Ben Wheatley’s adaption of High-Rise starts as a creepy gorgeous looking film. The film follow the life of Dr. Robert Laing, a new residence in an apartment style tower, who quickly learns that his new home may not be the one he was expecting. This little indie stars Tom Hiddleston, Luke Evans and Elizabeth Moss.


High-Rise starts really strong. It introduces us to its main characters and to a sense of uneasiness. This uneasiness builds along with a beautiful style to a point where you get intrigued. All this makes for an interesting premise. As the movie builds the characters get creepier and creepier and the story develops slowly but surely until director Ben Wheatley has no idea where to go or how to end this movie. The whole movie just stalls to a point where everything gets repetitive and no longer intriguing. Scenes just keep coming, but nothing is building. The same old things that was once shocking just feel familiar.


Although, High-Rise’s style may be its best friend, it’s also its worst enemy. While the style is beautiful, it sometimes gets in the way of the story. It was like the director was too preoccupied by the style of the movie and the story was left in the backseat. The people making the movie never sit down and think of a way to adapt the story. They only think of a way to adapt the feel and style of the book.

Nevertheless, the writers do a good job of show-casing the political and social metaphors in a very dark and gritty way, but the characters suffer because of this. They never find a reason as to why the characters want or need to stay in the horrible and dangerous conditions inside the building. It is frustrating to see the characters never question themselves about their homes being destroyed or why people do the things they do. The movie never dwells into this and thus, feeling like puzzle with missing pieces.

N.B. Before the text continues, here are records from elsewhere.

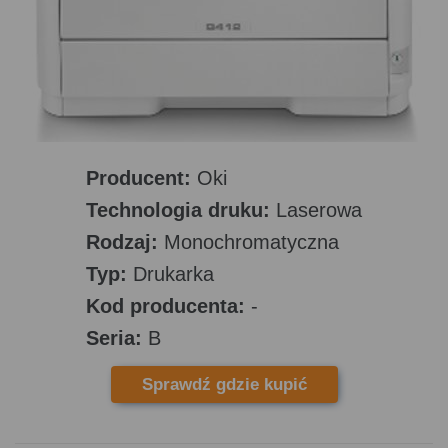
Producent:
Oki
Technologia druku:
Laserowa
Rodzaj:
Monochromatyczna
Typ:
Drukarka
Kod producenta:
-
Seria:
B
Sprawdź gdzie kupić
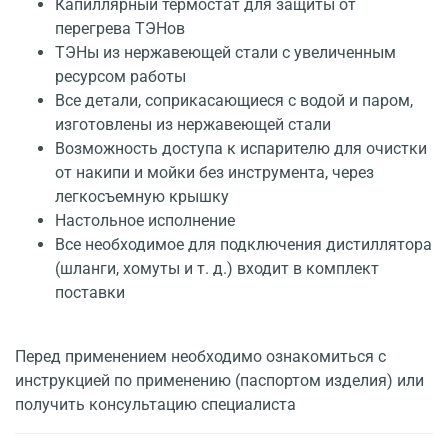
Капиллярный термостат для защиты от
перегрева ТЭНов
ТЭНы из нержавеющей стали с увеличенным
ресурсом работы
Все детали, соприкасающиеся с водой и паром,
изготовлены из нержавеющей стали
Возможность доступа к испарителю для очистки
от накипи и мойки без инструмента, через
легкосъемную крышку
Настольное исполнение
Все необходимое для подключения дистиллятора
(шланги, хомуты и т. д.) входит в комплект
поставки
Перед применением необходимо ознакомиться с
инструкцией по применению (паспортом изделия) или
получить консультацию специалиста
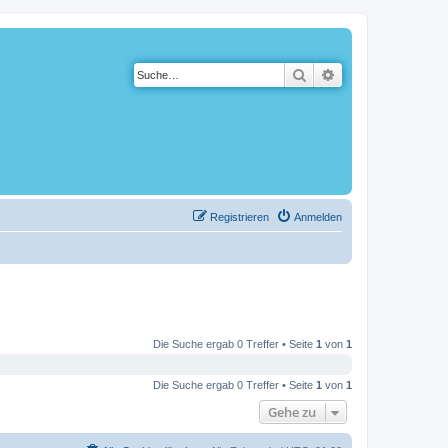
Suche
Erweiterte Suche
Registrieren
Anmelden
Die Suche ergab 0 Treffer • Seite
1
von
1
Die Suche ergab 0 Treffer • Seite
1
von
1
Gehe zu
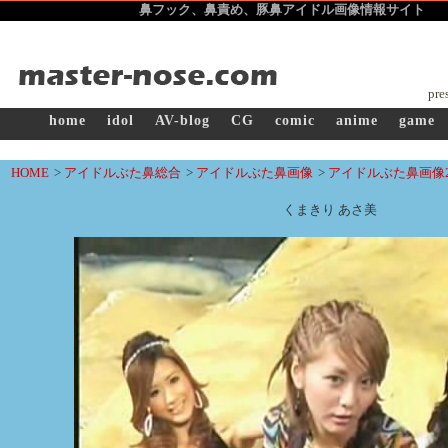
鼻フック、鼻責め、豚鼻アイドル画像
情報サイト ma
pre
home
idol
AV-blog
CG
comic
anime
game
HOME
>
アイドルぶた鼻総合
>
アイドルぶた鼻画像
>
アイドルぶた鼻画像2
くまきり あさ美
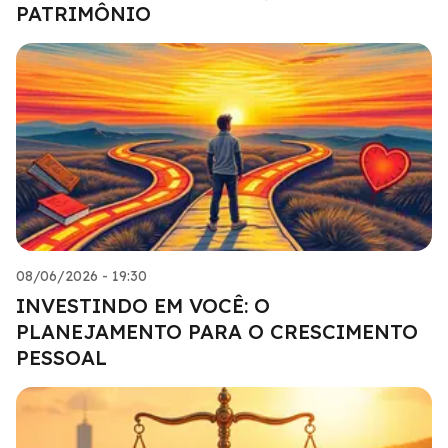
PATRIMÔNIO
08/06/2026 - 19:30
INVESTINDO EM VOCÊ: O
PLANEJAMENTO PARA O CRESCIMENTO
PESSOAL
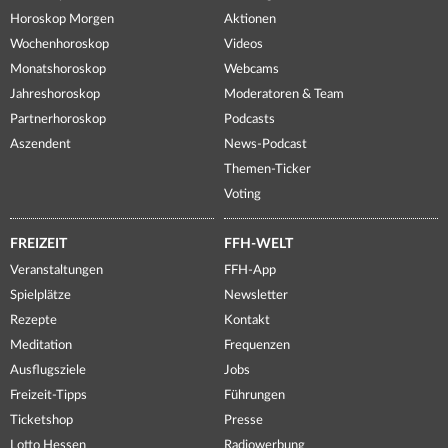
Horoskop Morgen
Aktionen
Wochenhoroskop
Videos
Monatshoroskop
Webcams
Jahreshoroskop
Moderatoren & Team
Partnerhoroskop
Podcasts
Aszendent
News-Podcast
Themen-Ticker
Voting
FREIZEIT
FFH-WELT
Veranstaltungen
FFH-App
Spielplätze
Newsletter
Rezepte
Kontakt
Meditation
Frequenzen
Ausflugsziele
Jobs
Freizeit-Tipps
Führungen
Ticketshop
Presse
Lotto Hessen
Radiowerbung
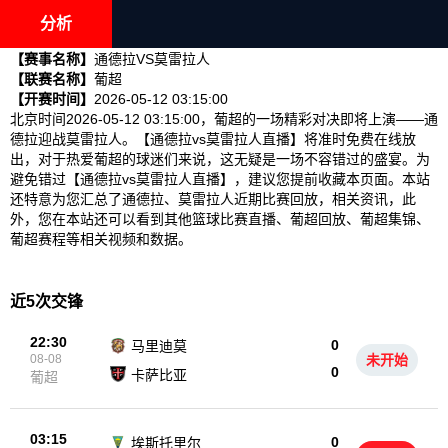
分析
【赛事名称】
通德拉VS莫雷拉人
【联赛名称】
葡超
【开赛时间】
2026-05-12 03:15:00
北京时间2026-05-12 03:15:00，葡超的一场精彩对决即将上演——通
德拉迎战莫雷拉人。【通德拉vs莫雷拉人直播】将准时免费在线放
出，对于热爱葡超的球迷们来说，这无疑是一场不容错过的盛宴。为
避免错过【通德拉vs莫雷拉人直播】，建议您提前收藏本页面。本站
还特意为您汇总了通德拉、莫雷拉人近期比赛回放，相关资讯，此
外，您在本站还可以看到其他篮球比赛直播、葡超回放、葡超集锦、
葡超赛程等相关视频和数据。
近5次交锋
22:30
0
马里迪莫
08-08
未开始
0
卡萨比亚
葡超
03:15
0
埃斯托里尔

High-Rise never goes back to its quality start and the lack of explanation makes this artsy movie lose all its realism. However, it does have a cool stylish feel and some great shots. It just does not feel like a whole movie. And just when you think the film is sailing smoothly, High-Rise turns off their engine and the plane crashes into the skyscraper it was so eager to finish building.


3 thoughts on “A High-Rise start brings a suicidal end – REVIEW

  1. Nice review. I loved how this movie looked but otherwise I just didn’t think it was very good. So interesting to read what others have to say about it. Thanks for sharing your thoughts!